Journal de l'année Édition 1990 1990Éd. 1990

La fiction devait donc cesser. Du côté des pays débiteurs latino-américains, les émeutes au Venezuela en février 1989 et les signaux de radicalisation du discours (Mexique), ou même du pouvoir (Argentine), annonçaient le nécessaire changement. Du côté des créanciers, la consolidation des bilans bancaires et la constitution d'un volant plus important de provisions ont diminué la vulnérabilité résultant d'une exposition inconsidérée dans le financement des pays en développement.

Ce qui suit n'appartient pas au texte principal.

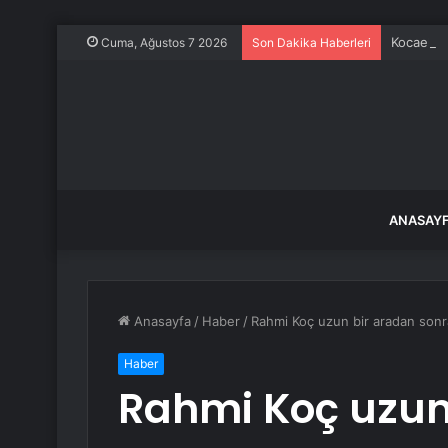
Kocaeli’d
Cuma, Ağustos 7 2026
Son Dakika Haberleri
ANASAY
Anasayfa
/
Haber
/
Rahmi Koç uzun bir aradan sonr
Haber
Rahmi Koç uzun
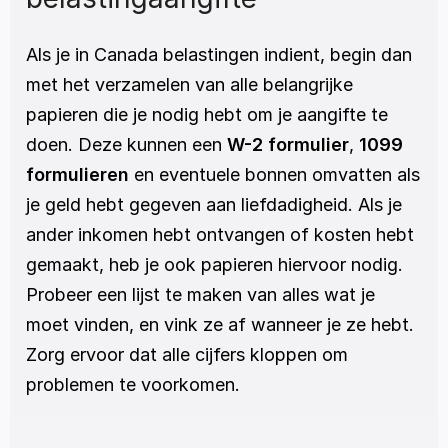
Als je in Canada belastingen indient, begin dan 
met het verzamelen van alle belangrijke 
papieren die je nodig hebt om je aangifte te 
doen. Deze kunnen een 
W-2 formulier
, 
1099 
formulieren
 en eventuele bonnen omvatten als 
je geld hebt gegeven aan liefdadigheid. Als je 
ander inkomen hebt ontvangen of kosten hebt 
gemaakt, heb je ook papieren hiervoor nodig. 
Probeer een lijst te maken van alles wat je 
moet vinden, en vink ze af wanneer je ze hebt. 
Zorg ervoor dat alle cijfers kloppen om 
problemen te voorkomen. 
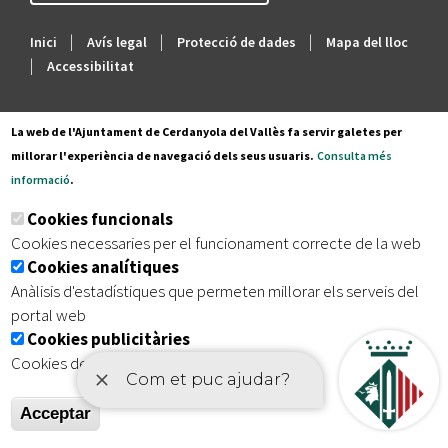
INFÀNCIA
|
|
|
Inici
Avís legal
Protecció de dades
Mapa del lloc
Transport Urbà
|
Accessibilitat
COMUNICACIÓ
Com Arribar-hi
ACCIÓ SOCIAL
La web de l'Ajuntament de Cerdanyola del Vallès fa servir galetes per
millorar l'experiència de navegació dels seus usuaris.
Consulta més
Informació Geogràfica
informació
.
HABITATGE
Cookies funcionals
Entitats
Cookies necessaries per el funcionament correcte de la web
CULTURA
Cookies analítiques
Anàlisis d'estadístiques que permeten millorar els serveis del
Equipaments
portal web
ESPORTS
Cookies publicitàries
Mercats Municipals
Cookies de tercers amb finalitat publicitària
EDUCACIÓ
Acceptar
Webs Municipals
TREBALL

Le plan Brady sanctionne donc la prise de conscience d'une évolution devenue inéluctable. Il établit en fait des principes d'action visant à développer les mesures de réduction de la dette et du service de la dette. Il fait appel aux ressources du FMI et de la Banque mondiale – qui se sont clairement engagés dans ce sens – pour soutenir de telles mesures mises en œuvre, sur une base de volontariat, par les banques commerciales : mises en place de garanties facilitant le rachat ou l'échange de créances à prix réduits, reconstitution des réserves des pays endettés qui rachètent leurs propres dettes. L'application de ces principes requiert dans chaque cas une nouvelle négociation entre les différentes parties prenantes.

Des effets limités

Le tournant représenté par le plan Brady dépasse-t-il le seul discours et permettra-t-il une réduction significative, sinon un renversement des flux de transferts nets négatifs qui en ont favorisé la conception ? Plusieurs contraintes en limiteront les effets, comme la finalisation, laborieuse, de l'accord mexicain semble l'illustrer en décembre 1989.

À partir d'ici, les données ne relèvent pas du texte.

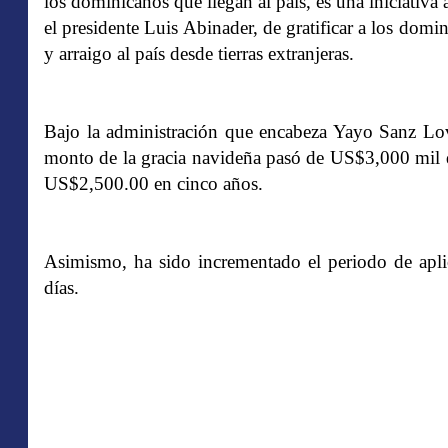
los dominicanos que llegan al país, es una iniciativa
el presidente Luis Abinader, de gratificar a los domin
y arraigo al país desde tierras extranjeras.
Bajo la administración que encabeza Yayo Sanz Lov
monto de la gracia navideña pasó de US$3,000 mil 
US$2,500.00 en cinco años.
Asimismo, ha sido incrementado el periodo de apli
días.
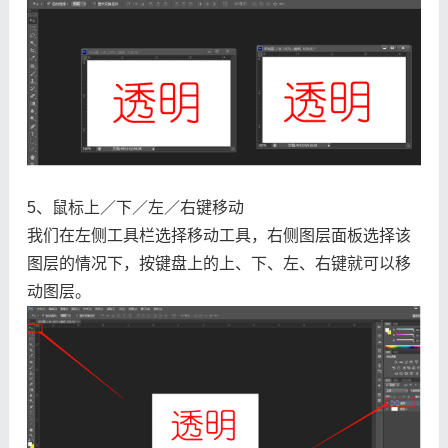
5、鼠标上／下／左／右键移动
我们在左侧工具栏选择移动工具，右侧图层面板选择该
图层的情况下，按键盘上的上、下、左、右键就可以移
动图层。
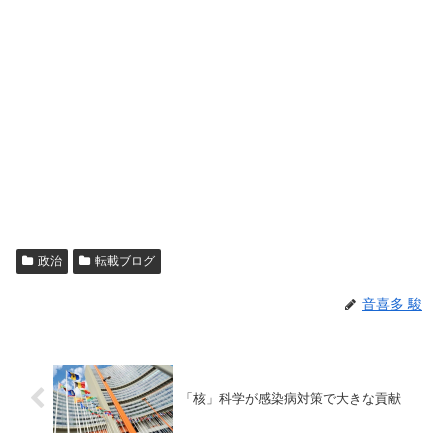
政治
転載ブログ
音喜多 駿
「核」科学が感染病対策で大きな貢献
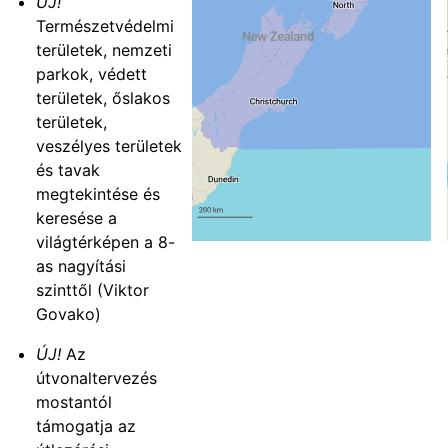
ÚJ!
Természetvédelmi
területek, nemzeti
parkok, védett
területek, őslakos
területek,
veszélyes területek
és tavak
megtekintése és
keresése a
világtérképen a 8-
as nagyítási
szinttől (Viktor
Govako)
ÚJ!
Az
útvonaltervezés
mostantól
támogatja az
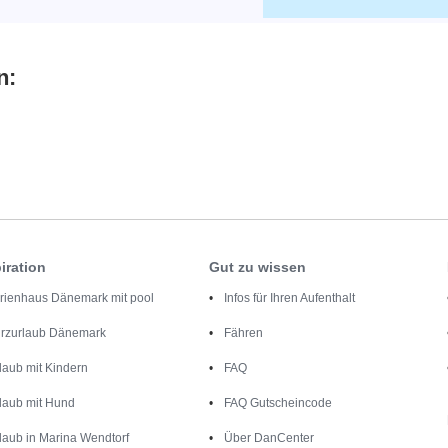
n:
iration
Gut zu wissen
rienhaus Dänemark mit pool
Infos für Ihren Aufenthalt
rzurlaub Dänemark
Fähren
laub mit Kindern
FAQ
laub mit Hund
FAQ Gutscheincode
laub in Marina Wendtorf
Über DanCenter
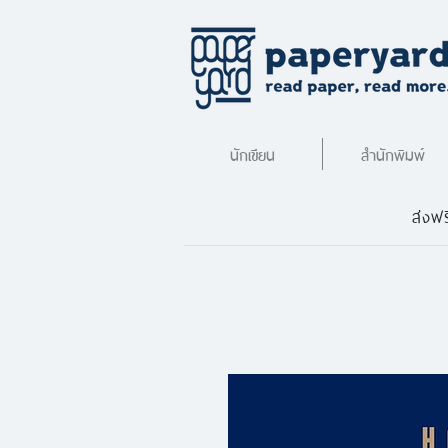
นักเขียน
สำนักพิมพ์
ส่งฟร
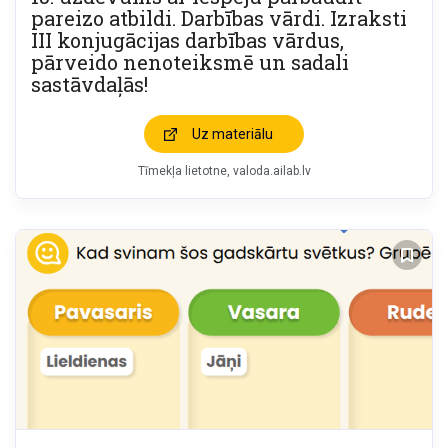
pareizo atbildi. Darbības vārdi. Izraksti
III konjugācijas darbības vārdus,
pārveido nenoteiksmē un sadali
sastāvdaļās!
Uz materiālu
Tīmekļa lietotne
valoda.ailab.lv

Premièrement, les ressources des institutions multilatérales ne permettent pas de soutenir à elles seules une réduction importante de la dette et du service de la dette. Deuxièmement, l'approche ne fait pas assez de cas des intérêts des acteurs privés, c'est-à-dire des banques commerciales. À supposer qu'une réduction partielle de la dette améliore la situation d'un débiteur au point qu'il sera mieux à même de servir les créances qui demeurent, on voit bien que toutes les banques profiteront de cette réduction et que celles qui en bénéficieront le plus sont justement celles qui la pratiqueront le moins : les banques qui consentent une réduction sensible de leurs créances rendent ainsi indirectement service aux autres. La mise en œuvre du plan Brady requiert donc la coopération des créanciers, qui ne peut être obtenue que dans une cohésion forte et une perception claire et unanimement partagée des enjeux et de la nécessité d'une telle action. Les intérêts des banques, qui varient avec leur taille, la répartition et la nature de leurs risques, le montant de leurs provisions semblent beaucoup trop divergents pour que l'on puisse s'attendre à leur participation enthousiaste derrière les principes du plan.

Enfin, les banques commerciales ont tout intérêt à faire état de leurs réticences, afin d'amener les pouvoirs publics – et en dernière analyse les contribuables – à supporter davantage le poids des réductions de dette, que ce soit sous forme de concours de soutien ou de réaménagements de la fiscalité des provisions pour perte et de la réglementation bancaire.

Dette et développement

On peut donc s'attendre à ce que l'approche du plan Brady n'ait que des effets limités et qu'elle doive être complétée, que ce soit par des mesures unilatérales de la part des pays débiteurs, ou par une coopération qui reste à inventer de la part des créanciers publics et privés. En tout état de cause, trois conclusions s'imposent, fin 1989, concernant le problème de la dette. Premièrement, la crise de la dette a contribué à faire éclater la notion de tiers-monde, entre les pays d'Asie (à l'exception des Philippines), qui s'en sont remarquablement sortis, ceux d'Afrique, qui en ressortent profondément marginalisés, et ceux d'Amérique latine, qui se sont considérablement appauvris. Deuxièmement, les banques semblent ne plus devoir participer de façon significative au financement du développement dans ces derniers pays. Échaudées, elles ont constitué des provisions qui leur permettent d'absorber plus sereinement les pertes encourues, et préféreront vraisemblablement investir leurs ressources dans les régions à fort potentiel, notamment en Asie et dans les pays industrialisés. Enfin, aucun schéma alternatif de financement du développement n'est aujourd'hui clairement envisagé.

L'espoir des pays endettés tient au retour des capitaux expatriés, à l'augmentation des flux officiels d'aide au développement, à la progression des flux d'investissement direct étranger. Au-delà de la crise de la dette, la décennie 1990 sera marquée par une nouvelle crise du développement.